§ **EXERCISE AIM**: Of all the entries below, retype only the lines from the one with "Agência Dino" through the one with "полости рта, мы стремимся к", exactly as they appear.

§ **ENTRIES PROVIDED**:
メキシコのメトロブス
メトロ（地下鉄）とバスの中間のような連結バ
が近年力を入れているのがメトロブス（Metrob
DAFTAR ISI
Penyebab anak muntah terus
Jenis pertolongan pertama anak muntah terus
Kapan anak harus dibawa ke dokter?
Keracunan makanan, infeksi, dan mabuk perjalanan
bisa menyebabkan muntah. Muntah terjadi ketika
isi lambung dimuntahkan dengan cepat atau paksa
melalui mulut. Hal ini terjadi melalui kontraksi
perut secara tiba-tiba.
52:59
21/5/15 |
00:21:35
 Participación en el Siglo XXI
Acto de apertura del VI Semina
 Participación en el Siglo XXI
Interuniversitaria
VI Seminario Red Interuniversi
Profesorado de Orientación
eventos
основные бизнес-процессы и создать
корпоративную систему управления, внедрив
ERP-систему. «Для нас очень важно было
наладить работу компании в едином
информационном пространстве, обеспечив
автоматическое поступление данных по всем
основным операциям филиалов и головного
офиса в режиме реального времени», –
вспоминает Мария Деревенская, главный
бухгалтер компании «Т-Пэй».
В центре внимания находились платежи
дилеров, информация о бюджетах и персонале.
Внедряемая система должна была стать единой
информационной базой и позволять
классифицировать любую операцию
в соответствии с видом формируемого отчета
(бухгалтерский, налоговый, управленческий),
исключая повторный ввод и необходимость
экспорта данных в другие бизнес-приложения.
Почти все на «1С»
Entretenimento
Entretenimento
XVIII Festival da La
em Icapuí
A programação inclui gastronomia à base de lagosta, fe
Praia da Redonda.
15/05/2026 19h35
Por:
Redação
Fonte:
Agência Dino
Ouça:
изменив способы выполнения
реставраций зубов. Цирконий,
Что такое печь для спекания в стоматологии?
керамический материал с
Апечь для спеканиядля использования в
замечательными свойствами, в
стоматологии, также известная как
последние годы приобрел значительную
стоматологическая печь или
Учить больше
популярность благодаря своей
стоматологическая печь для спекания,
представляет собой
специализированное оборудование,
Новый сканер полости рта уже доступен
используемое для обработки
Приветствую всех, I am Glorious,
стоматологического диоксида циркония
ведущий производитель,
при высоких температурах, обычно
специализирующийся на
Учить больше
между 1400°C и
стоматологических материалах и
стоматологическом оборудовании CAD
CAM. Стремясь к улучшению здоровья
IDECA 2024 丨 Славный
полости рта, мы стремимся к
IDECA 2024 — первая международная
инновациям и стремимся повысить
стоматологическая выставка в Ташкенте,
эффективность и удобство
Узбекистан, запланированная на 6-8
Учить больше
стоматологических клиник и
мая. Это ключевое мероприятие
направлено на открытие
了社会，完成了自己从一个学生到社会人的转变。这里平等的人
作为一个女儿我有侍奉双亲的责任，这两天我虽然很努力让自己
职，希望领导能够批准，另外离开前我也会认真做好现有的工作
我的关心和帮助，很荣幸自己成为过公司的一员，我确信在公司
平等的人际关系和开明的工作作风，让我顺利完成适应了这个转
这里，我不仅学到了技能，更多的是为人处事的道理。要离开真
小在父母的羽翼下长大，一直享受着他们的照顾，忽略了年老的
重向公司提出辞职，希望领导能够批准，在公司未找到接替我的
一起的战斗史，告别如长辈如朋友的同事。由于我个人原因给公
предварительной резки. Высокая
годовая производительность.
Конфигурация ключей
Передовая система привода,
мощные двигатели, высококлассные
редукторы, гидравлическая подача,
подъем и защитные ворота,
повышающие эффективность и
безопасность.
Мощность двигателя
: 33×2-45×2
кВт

§ **OUTPUT FOR THIS EXERCISE**:
Agência Dino
Ouça:
изменив способы выполнения
реставраций зубов. Цирконий,
Что такое печь для спекания в стоматологии?
керамический материал с
Апечь для спеканиядля использования в
замечательными свойствами, в
стоматологии, также известная как
последние годы приобрел значительную
стоматологическая печь или
Учить больше
популярность благодаря своей
стоматологическая печь для спекания,
представляет собой
специализированное оборудование,
Новый сканер полости рта уже доступен
используемое для обработки
Приветствую всех, I am Glorious,
стоматологического диоксида циркония
ведущий производитель,
при высоких температурах, обычно
специализирующийся на
Учить больше
между 1400°C и
стоматологических материалах и
стоматологическом оборудовании CAD
CAM. Стремясь к улучшению здоровья
IDECA 2024 丨 Славный
полости рта, мы стремимся к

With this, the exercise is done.